Direktur Eksekutif Celios Bhima Yudhistira menyampaikan potensi tersebut merupakan akumulasi proyeksi PDB selama 25 tahun yang akan didapatkan pemerintah dari keberadaan pembangkit listrik yang dikelola oleh komunitas atau masyarakat secara langsung.
“Ini hasil PDB yang didapatkan, produk domestik bruto-nya Rp10.529 triliun, ini secara akumulatif. Artinya dari mulai tahun ke-0 sampai dengan tahun ke-25,” ujarnya dalam diskusi Dampak Ekonomi dan Peluang Pembiayaan Energi Terbarukan Berbasis Komunitas, Senin (20/5/2024).
Angka tersebut muncul dari hasil asumsi untuk pembangkit listrik tenaga hidro dengan 100% dikelola langsung oleh komunitas. Sementara asumsi untuk pembangkit listrik tenaga surya diasumsikan 40% di antaranya dikelola oleh komunitas dan sisanya oleh perusahaan besar.
Pasalnya, energi terbarukan berbasis komunitas yang dikelola oleh masyarakat setempat menjadi penting terutama bagi masyarakat yang berada di wilayah minim sentuhan PLN.
Keberadaan ekosistem energi baru terbarukan berbasis komunitas pula mendorong penciptaan lapangan kerja di wilayah setempat. Bhima melihat ekosistem ini pula mendorong pemerataan ekonomi khususnya di wilayah-wilayah 3T, yakni tertinggal, terdepan, dan terluar.
Baca Juga
Dari hasil studinya, Celios mencatat setidaknya di Indonesia saat ini terdapat 4.400 desa belum teraliri listrik.
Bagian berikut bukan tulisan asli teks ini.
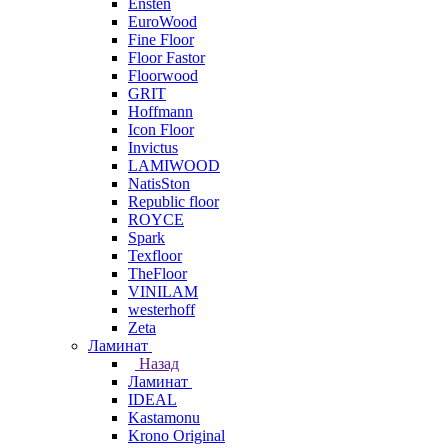
Ensten
EuroWood
Fine Floor
Floor Fastor
Floorwood
GRIT
Hoffmann
Icon Floor
Invictus
LAMIWOOD
NatisSton
Republic floor
ROYCE
Spark
Texfloor
TheFloor
VINILAM
westerhoff
Zeta
Ламинат
Назад
Ламинат
IDEAL
Kastamonu
Krono Original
“Secara akumulatif ada 96 juta lapangan kerja berpeluang tercipta. Yang menarik adalah industri manufaktur, kemudian pertanian perkebunan, itu salah satu yang lapangan kerjanya naik ketika energi terbarukan skala komunitasnya didorong,” jelasnya.
Meski demikian, persoalan pembiayaan turut menjadi masalah dalam membangun ekosistem energi terbarukan skala komunitas tersebut.
Bhima menyebutkan bahwa komitmen JETP (Just Energy Transition Partnership) menjadi peluang pendanaan energi terbarukan berbasis komunitas.
Mengambil contoh jika 50% dana JETP yang sebesar US$20 miliar dialokasikan untuk mengembangkan energi terbarukan skala komunitas maka dapat menghasilkan kapasitas 2,18 GW, artinya mampu menggantikan PLTU Cirebon-1 yang akan disuntik mati.
“Itu berarti pembangkit energi terbarukan setidaknya mampu menggantikan 3,3 unit PLTU setara Cirebon-1 yang memiliki kapasitas 660 MW,” tuturnya.
Dalam jangka panjang, energi terbarukan berbasis komunitas diyakini mampu berkontribusi terhadap penurunan ketimpangan antar wilayah selama 20 tahun implementasi dari 0,74 ke 0,71.
Sementara itu, interim Indonesia team lead 350.org Firdaus Cahyadi menekankan dana JETP menjadi penting untuk memenuhi kebutuhan pendanaan pengembangan energi terbarukan berbasis komunitas.
Pasalnya, pemanfaatan sumber daya baik air dan angin di Indonesia yang cukuplah besar juga membutuhakn biaya yang tidak sedikit.
“Jadi tantangan karena banyak komunitas yang punya keterbatasan pembiayaan karena penetapan tarif harus dan diwajibkan angsuran, bukan kwh,” katanya.
Untuk itu, baik dirinya dan Celios meminta pemerintah untuk mengalokasikan dana JETP untuk komunitas, bukan hanya mengalir kepada perusahaan berskala besar.